Best Practices
Testing cadence, measuring RTO and RPO, encryption, compliance, common pitfalls, cost optimization
Best Practices
The operational realities of running DR that actually works.
Test, Test, Test
The non-negotiable. Categorize your tests:
| Test | Cadence | What it proves |
|---|---|---|
| Verify backup completion | Daily, automated | Backup ran, completed, has reasonable size |
| Spot-check restore | Weekly | One random backup can be opened/parsed |
| Full restore drill | Monthly | End-to-end restore to a separate env; correctness verified |
| Component failover | Quarterly | DB failover, region failover, etc. |
| Full disaster GameDay | Quarterly | Multi-team coordinated drill |
| Tabletop exercise | Monthly | Walk through scenarios verbally without doing |
The cheapest test (tabletop) is the most overlooked. You'd be surprised what you learn just by talking through "what if X dies right now."
Measure What You Promise
Don't claim RTO/RPO numbers based on theory:
- After every drill, record the actual recovery time
- Track the trend over time
- If actual diverges from target, either fix or revise the target (don't keep lying)
- Communicate to stakeholders: "Tier-1 services have measured RTO of 12 minutes, RPO of 90 seconds, as of last drill on 2026-04-15."
This honesty changes conversations. Customers and auditors trust evidence-based numbers; aspirational numbers undermine trust.
Encryption
Backups are highly sensitive — they're all your data, in one place:
- Encrypt in transit: TLS for backup transport.
- Encrypt at rest: server-side (S3 SSE-KMS) and/or client-side (restic, age, custom).
- Key management: KMS-backed; don't store encryption keys with the backup.
- Test recovery of the encryption key: a backup you can't decrypt isn't a backup. Keep keys backed up separately.
Common failure: encrypted backups, key in same account as backup → key compromised, backup unusable. Use cross-account or cross-cloud key custody.
Compliance
Frameworks have specific DR requirements:
| Framework | Typical requirement |
|---|---|
| SOC 2 | Documented BCP/DR plan; tested; evidence retained |
| ISO 27001 | A.17 - Business continuity controls |
| HIPAA | Contingency plan; encryption of backups |
| PCI DSS 4.0 | Tested backup of CDE; offline backup for ransomware |
| GDPR / data sovereignty | Backups may need to stay in region; right-to-be-forgotten on restore |
Document:
- BCP narrative and runbooks
- Last drill date + results
- Backup retention matched to legal requirements
- Encryption methodology
- Access control list for backup systems
A clean DR practice is one of the easier compliance items to evidence.
Backup Hygiene
- Tags / labels on every backup linking to the source service.

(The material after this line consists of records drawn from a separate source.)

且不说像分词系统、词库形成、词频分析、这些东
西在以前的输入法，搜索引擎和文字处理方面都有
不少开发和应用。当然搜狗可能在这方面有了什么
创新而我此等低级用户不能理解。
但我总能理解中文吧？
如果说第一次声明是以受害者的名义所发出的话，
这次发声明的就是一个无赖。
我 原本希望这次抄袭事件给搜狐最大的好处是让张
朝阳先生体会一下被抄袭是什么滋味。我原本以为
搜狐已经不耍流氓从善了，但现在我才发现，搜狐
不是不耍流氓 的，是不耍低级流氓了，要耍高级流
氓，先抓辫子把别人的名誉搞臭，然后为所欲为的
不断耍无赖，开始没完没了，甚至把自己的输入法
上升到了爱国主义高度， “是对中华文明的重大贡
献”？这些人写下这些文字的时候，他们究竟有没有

Without metadata, "what is this?" can't be answered.
- Naming conventions: include service, environment, date, type. Searchable.

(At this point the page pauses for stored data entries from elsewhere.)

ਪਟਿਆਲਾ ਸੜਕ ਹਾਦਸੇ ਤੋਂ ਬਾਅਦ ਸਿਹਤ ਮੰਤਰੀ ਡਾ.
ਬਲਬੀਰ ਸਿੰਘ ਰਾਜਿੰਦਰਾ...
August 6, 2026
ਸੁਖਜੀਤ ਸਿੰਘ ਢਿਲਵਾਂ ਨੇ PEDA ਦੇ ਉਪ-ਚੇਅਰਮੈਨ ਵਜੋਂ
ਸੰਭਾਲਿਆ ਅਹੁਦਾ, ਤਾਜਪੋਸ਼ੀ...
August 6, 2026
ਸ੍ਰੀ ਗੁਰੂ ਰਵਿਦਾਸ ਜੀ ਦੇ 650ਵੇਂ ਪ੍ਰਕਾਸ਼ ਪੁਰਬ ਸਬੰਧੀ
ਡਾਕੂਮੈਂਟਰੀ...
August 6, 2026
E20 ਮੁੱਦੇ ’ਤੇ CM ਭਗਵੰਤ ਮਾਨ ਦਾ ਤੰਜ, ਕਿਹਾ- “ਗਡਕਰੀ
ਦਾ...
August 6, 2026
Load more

- Inventory: a list of all backup locations + retention + RTO/RPO commitments. Maintained.
- Audit: who can access backups; who can delete; logged.
- Cost monitoring: backups are a sneaky cost line; tag them; report monthly.
Cost Optimization
Backups are often a top-10 cost line. Optimize:
- Lifecycle tiers: hot for recent, warm (IA) for monthly, cold (Glacier Deep) for yearly.

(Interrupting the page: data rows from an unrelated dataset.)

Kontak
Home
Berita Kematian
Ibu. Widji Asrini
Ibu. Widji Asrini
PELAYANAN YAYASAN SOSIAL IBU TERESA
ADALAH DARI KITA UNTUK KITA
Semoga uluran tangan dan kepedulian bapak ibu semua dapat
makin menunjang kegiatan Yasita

- Deduplicate: restic, Borg, and Backblaze dedup at the block level; massive savings for similar data.
- Compress: most backup tools compress; verify it's on.
- Don't backup what's reproducible: build artifacts, scratch volumes, derived caches. Backup the inputs, regenerate the outputs.
- Retention review: are you really keeping daily for a year? Step it down.
- Test cost of unused backups quarterly: surprising waste hides there.
A typical optimization: full daily backups of every PVC blindly → tiered backups of important PVCs + selective inclusion → 70% cost reduction with same RPO.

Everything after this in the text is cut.